TRY IT: Using the material below, copy every line where "Judo" appears.

DATA FOR ANALYSIS:
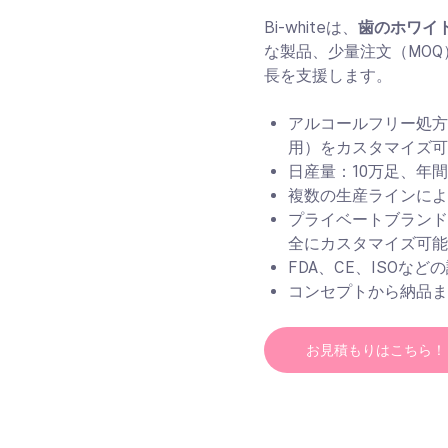
Bi-whiteは、
歯のホワイト
な製品、少量注文（MO
長を支援します。
アルコールフリー処方
用）をカスタマイズ
日産量：10万足、年間
複数の生産ラインに
プライベートブラン
全にカスタマイズ可
FDA、CE、ISO
コンセプトから納品ま
お見積もりはこちら！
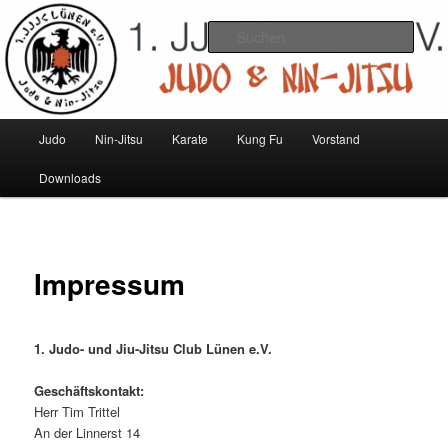
Zum
Judo und Ninjitsu
primären
Such
Inhalt
springen
1. JJJC Lünen e.V.
Hauptmenü
Judo
Nin-Jitsu
Karate
Kung Fu
Vorstand
Downloads
Impressum
1. Judo- und Jiu-Jitsu Club Lünen e.V.
Geschäftskontakt:
Herr Tim Trittel
An der Linnerst 14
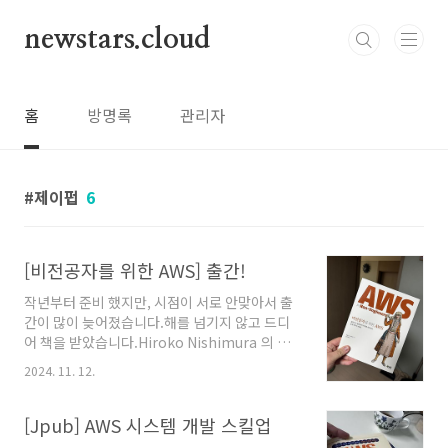
본문 바로가기
newstars.cloud
홈
방명록
관리자
제이펍
6
[비전공자를 위한 AWS] 출간!
작년부터 준비 했지만, 시점이 서로 안맞아서 출
간이 많이 늦어졌습니다.해를 넘기지 않고 드디
어 책을 받았습니다.Hiroko Nishimura 의 책
[AWS for Non-Engineers]를 번역했습니다.
2024. 11. 12.
클라우드 개념부터, EC2, Lambda, S3, RDS 등
주요서비스 정리, 보안과 비용까지 훑어보고, 마
지막으로 공인 시험 AWS Cloud Practitioner
[Jpub] AWS 시스템 개발 스킬업
(CLF-C02) 를 대응하는 책입니다.번역 과정에서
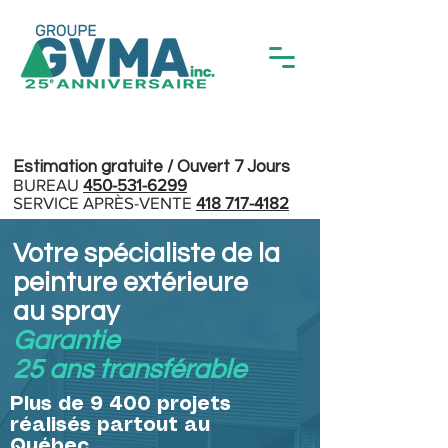
Estimation gratuite / Ouvert 7 Jours
BUREAU
450-531-6299
SERVICE APRÈS-VENTE
418 717-4182
Votre spécialiste de la
peinture extérieure
au spray
Garantie
25 ans transférable
Plus de 9 400 projets
réalisés partout au
Québec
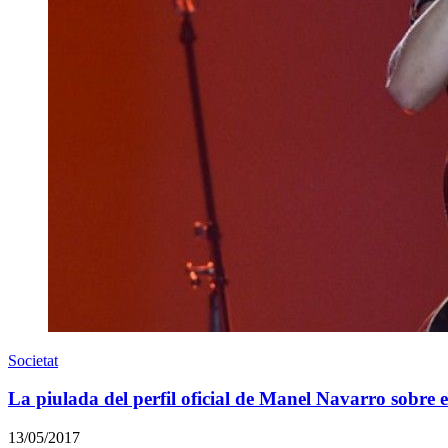
Societat
La piulada del perfil oficial de Manel Navarro sobre e
13/05/2017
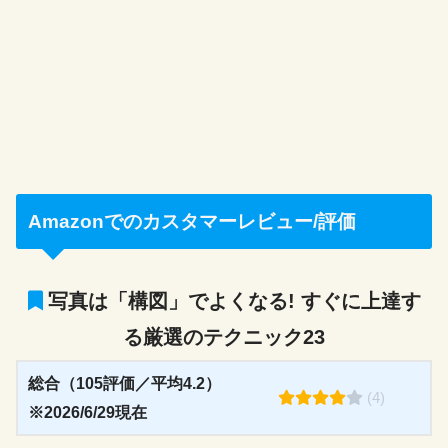
Amazonでのカスタマーレビュー/評価
写真は「構図」でよくなる! すぐに上達す
る厳選のテクニック23
総合（105評価／平均4.2）
(4)
※2026/6/29現在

YOUR SOLUTION:
Judo und Ninjitsu
Judo
1. Judo- und Jiu-Jitsu Club Lünen e.V.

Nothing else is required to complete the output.